Abebe Bikila 1960 Olympics
 
 
 
Abebe Bikila 1960 Olympics

3 Things We Bet You Didn’t Know About Onitsuka Tiger

    Post World War II Japan was a critical time for the youth that inhabited it. Defeated and shell-shocked from the horrors of war, the self-esteem of the nation was at a low point. Western influences were taking over and basketball became a popular sport amongst high schools in Kobe. Military man Kihachiro Onitsuka was inspired by the game, seeing it as an ideal outlet to encourage and motivate the young through sport. He established Onitsuka Co, Ltd in 1949, and the company has been running the marathon of success ever since.

    Kihachiro Onitsuka

    Kihachiro Onitsuka

    The first Onitsuka sneaker looked like a straw sandal

    Onitsuka’s first sneaker was originally met with mockery when the design resembled a straw sandal rather than anything related to sport. Made as the official footwear for the Kobe High School Basketball Team, locals laughed at Onitsuka’s attempt to create an innovative shoe straight out of his living room. Designer Yukio Matsumoto, who worked for Onitsuka, was not ready to give up. He spent countless hours watching teams play, observing their stop-start movements that caused many of them to slip on the court’s shiny wooden floors. This resulted to Matsumoto’s idea of putting suction cups on the shoe’s sole, an idea that randomly sprung up while eating a bowl of octopus tentacles.

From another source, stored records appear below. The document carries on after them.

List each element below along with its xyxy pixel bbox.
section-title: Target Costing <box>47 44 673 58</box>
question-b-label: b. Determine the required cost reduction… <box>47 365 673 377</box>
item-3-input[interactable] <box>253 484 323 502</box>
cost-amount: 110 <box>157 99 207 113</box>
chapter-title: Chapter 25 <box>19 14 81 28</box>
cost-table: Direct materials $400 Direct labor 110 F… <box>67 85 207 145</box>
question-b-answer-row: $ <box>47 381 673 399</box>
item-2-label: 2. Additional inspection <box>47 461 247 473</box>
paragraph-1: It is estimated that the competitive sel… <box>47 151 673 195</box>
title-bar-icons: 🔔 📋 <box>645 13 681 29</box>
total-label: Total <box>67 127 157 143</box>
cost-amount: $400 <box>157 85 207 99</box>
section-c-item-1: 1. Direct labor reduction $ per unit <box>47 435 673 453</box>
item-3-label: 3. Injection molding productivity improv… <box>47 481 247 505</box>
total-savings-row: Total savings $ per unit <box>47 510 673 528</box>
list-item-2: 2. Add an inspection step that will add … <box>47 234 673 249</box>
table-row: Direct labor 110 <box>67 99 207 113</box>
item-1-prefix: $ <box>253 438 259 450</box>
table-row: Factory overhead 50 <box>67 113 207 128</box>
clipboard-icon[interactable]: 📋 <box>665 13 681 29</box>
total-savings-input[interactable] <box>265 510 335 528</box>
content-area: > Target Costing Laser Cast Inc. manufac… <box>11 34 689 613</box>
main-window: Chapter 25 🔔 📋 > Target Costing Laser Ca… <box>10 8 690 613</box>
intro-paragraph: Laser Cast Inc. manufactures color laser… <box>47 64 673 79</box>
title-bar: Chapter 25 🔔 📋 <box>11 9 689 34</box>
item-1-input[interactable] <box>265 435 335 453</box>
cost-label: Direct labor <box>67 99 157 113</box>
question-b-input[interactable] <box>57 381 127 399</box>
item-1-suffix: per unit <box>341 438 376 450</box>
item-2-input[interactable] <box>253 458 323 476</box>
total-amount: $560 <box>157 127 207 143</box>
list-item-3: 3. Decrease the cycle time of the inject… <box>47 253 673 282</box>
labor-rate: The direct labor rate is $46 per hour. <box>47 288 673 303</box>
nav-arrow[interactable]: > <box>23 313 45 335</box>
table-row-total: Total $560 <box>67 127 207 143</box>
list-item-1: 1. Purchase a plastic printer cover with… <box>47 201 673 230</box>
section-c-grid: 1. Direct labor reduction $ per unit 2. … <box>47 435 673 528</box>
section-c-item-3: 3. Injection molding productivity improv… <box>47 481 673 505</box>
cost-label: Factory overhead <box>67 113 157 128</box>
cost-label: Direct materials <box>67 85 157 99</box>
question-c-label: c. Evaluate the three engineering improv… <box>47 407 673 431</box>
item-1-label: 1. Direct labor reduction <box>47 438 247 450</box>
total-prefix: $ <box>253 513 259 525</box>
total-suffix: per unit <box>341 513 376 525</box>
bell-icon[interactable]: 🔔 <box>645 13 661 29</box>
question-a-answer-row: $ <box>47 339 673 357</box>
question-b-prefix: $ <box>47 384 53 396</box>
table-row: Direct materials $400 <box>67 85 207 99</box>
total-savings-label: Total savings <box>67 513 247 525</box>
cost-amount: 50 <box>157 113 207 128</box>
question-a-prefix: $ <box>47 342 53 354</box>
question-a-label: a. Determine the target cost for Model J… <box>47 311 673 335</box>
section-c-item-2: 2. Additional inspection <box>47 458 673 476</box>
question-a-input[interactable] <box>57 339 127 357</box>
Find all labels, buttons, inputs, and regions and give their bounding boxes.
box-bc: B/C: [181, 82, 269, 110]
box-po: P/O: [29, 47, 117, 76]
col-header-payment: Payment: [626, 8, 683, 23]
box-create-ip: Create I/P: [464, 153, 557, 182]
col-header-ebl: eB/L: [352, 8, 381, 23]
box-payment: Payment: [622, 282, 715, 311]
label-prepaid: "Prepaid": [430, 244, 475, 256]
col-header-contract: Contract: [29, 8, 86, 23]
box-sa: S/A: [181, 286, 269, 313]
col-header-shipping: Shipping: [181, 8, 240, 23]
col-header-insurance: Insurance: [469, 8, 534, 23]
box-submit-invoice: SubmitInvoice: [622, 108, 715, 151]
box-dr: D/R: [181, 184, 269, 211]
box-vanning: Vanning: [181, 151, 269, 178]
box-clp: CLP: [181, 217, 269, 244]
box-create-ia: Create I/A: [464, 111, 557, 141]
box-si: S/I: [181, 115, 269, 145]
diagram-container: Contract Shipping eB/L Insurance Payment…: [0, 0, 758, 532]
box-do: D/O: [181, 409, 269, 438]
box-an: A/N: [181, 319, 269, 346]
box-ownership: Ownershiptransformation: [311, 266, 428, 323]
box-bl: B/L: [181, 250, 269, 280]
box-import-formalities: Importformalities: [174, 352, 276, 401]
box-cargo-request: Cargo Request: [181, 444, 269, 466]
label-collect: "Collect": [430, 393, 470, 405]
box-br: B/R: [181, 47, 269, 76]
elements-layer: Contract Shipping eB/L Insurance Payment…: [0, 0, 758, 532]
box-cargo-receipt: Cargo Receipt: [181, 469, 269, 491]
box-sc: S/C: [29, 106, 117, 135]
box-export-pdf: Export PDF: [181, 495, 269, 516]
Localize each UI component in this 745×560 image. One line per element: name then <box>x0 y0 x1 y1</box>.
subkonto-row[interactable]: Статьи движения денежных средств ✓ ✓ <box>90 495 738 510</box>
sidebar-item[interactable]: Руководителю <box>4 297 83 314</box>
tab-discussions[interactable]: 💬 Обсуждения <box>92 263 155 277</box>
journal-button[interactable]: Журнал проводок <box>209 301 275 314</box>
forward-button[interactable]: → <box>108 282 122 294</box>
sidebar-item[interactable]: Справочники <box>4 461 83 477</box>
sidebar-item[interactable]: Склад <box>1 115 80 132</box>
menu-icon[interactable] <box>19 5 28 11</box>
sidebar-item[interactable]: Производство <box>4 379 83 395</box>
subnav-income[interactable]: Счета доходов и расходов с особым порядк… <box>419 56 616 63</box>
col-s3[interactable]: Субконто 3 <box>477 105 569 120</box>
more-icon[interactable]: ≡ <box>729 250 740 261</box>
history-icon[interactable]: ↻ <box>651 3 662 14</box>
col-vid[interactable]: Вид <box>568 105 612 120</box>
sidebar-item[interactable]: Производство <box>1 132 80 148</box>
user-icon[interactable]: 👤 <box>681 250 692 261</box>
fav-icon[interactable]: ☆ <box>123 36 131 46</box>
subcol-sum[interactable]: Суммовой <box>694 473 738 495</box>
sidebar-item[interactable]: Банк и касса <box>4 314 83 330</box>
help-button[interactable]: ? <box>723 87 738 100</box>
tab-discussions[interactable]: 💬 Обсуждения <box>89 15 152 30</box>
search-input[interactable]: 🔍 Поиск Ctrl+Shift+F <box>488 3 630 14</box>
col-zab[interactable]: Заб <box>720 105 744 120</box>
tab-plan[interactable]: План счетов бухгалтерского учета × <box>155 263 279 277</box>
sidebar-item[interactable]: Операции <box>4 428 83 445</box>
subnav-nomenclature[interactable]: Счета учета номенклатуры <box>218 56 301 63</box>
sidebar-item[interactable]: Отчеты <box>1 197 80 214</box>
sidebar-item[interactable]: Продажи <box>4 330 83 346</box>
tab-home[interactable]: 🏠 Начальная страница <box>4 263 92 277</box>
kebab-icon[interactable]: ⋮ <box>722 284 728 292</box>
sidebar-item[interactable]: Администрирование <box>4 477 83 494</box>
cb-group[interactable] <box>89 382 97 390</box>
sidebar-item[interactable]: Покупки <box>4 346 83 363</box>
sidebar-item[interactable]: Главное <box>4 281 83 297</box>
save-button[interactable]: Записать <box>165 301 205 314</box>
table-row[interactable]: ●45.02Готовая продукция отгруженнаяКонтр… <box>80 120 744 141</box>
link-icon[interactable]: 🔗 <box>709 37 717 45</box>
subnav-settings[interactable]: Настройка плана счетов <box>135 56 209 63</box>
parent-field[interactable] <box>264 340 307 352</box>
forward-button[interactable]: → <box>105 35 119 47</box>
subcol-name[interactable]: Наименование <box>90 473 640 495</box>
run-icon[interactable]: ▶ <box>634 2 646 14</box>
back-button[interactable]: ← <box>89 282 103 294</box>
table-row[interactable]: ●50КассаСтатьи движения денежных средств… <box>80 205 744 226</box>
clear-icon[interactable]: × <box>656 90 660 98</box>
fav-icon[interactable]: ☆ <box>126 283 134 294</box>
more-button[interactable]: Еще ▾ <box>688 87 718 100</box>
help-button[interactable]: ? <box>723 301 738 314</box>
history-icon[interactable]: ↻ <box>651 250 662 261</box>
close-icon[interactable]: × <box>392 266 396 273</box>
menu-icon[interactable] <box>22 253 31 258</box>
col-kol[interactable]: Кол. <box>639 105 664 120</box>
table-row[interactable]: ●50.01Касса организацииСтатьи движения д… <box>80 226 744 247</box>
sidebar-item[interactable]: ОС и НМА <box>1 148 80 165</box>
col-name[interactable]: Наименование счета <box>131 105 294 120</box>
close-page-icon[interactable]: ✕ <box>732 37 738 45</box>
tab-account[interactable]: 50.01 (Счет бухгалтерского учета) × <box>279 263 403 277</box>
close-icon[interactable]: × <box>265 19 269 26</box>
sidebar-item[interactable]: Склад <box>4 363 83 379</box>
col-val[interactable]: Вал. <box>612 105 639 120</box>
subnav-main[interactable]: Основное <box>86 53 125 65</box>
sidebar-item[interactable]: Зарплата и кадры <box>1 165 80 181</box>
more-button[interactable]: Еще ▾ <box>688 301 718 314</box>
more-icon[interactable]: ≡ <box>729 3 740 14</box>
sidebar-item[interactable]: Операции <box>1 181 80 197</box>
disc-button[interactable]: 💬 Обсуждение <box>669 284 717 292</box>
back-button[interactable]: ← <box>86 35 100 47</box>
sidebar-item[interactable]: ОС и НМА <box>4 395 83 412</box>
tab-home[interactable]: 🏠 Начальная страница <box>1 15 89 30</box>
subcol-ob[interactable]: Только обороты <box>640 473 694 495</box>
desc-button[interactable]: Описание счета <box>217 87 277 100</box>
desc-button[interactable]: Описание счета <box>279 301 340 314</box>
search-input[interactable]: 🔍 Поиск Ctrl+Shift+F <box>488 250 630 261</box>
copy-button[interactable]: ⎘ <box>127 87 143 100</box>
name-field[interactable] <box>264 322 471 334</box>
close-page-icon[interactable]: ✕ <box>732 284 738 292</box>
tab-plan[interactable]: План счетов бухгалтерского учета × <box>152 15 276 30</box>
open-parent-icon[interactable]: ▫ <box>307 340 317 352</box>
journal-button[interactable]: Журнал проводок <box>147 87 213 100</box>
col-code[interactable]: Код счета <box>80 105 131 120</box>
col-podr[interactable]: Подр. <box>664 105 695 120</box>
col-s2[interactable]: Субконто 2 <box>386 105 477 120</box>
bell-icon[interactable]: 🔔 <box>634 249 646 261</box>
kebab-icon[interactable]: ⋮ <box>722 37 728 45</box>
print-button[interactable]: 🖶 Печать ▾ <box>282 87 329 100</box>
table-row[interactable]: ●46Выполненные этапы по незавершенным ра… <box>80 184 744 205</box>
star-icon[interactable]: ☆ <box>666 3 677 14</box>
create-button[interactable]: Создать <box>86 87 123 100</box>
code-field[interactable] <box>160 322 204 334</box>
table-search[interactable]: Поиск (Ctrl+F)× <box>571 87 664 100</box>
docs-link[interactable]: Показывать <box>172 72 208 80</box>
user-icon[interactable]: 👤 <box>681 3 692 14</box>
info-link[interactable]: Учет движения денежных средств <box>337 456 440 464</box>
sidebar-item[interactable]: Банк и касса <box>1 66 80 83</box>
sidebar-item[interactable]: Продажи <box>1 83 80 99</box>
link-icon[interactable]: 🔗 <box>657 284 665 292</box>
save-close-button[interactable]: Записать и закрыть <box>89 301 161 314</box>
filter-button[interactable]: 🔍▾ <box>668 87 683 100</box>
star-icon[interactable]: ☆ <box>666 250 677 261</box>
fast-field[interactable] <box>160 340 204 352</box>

    Abebe_Bikila_1960_Olympics

    They were designed to fit athletes every need

    Five years later, Onitsuka had found its place amongst established companies in Japan. Ready to expand to running shoes, they consulted with top marathoner Tooru Terasawa on the biggest problem a runner encounters while in motion. He simply mentioned, “blisters”. The company went to work, creating a sneaker with loose clothe on the top and holes on the side to achieve a “breathable shoe”. A double-layered sole at the bottom protects the feet from the usual traumas of the sport. The fame of Onitsuka’s running shoes spread internationally when iconic Ethiopian runner Abebe Bikila, known for winning an Olympic medal without footwear, opted Onitsuka as his shoe of choice in 1957.

    The signature stripe design was created just as a way to differentiate themselves from other sneaker brands  

    The process of creating a trademark look was acknowledged in 1960, where the company studied 200 variations of designs to allow people instant recognition of the Onitsuka brand. In 1966, the company introduced the simple stripe design that lines the side of all Tiger Onitsuka sneakers. Christened the Mexico 66, the shoe was to be worn by the Japanese team at the Mexico Olympics of 1968.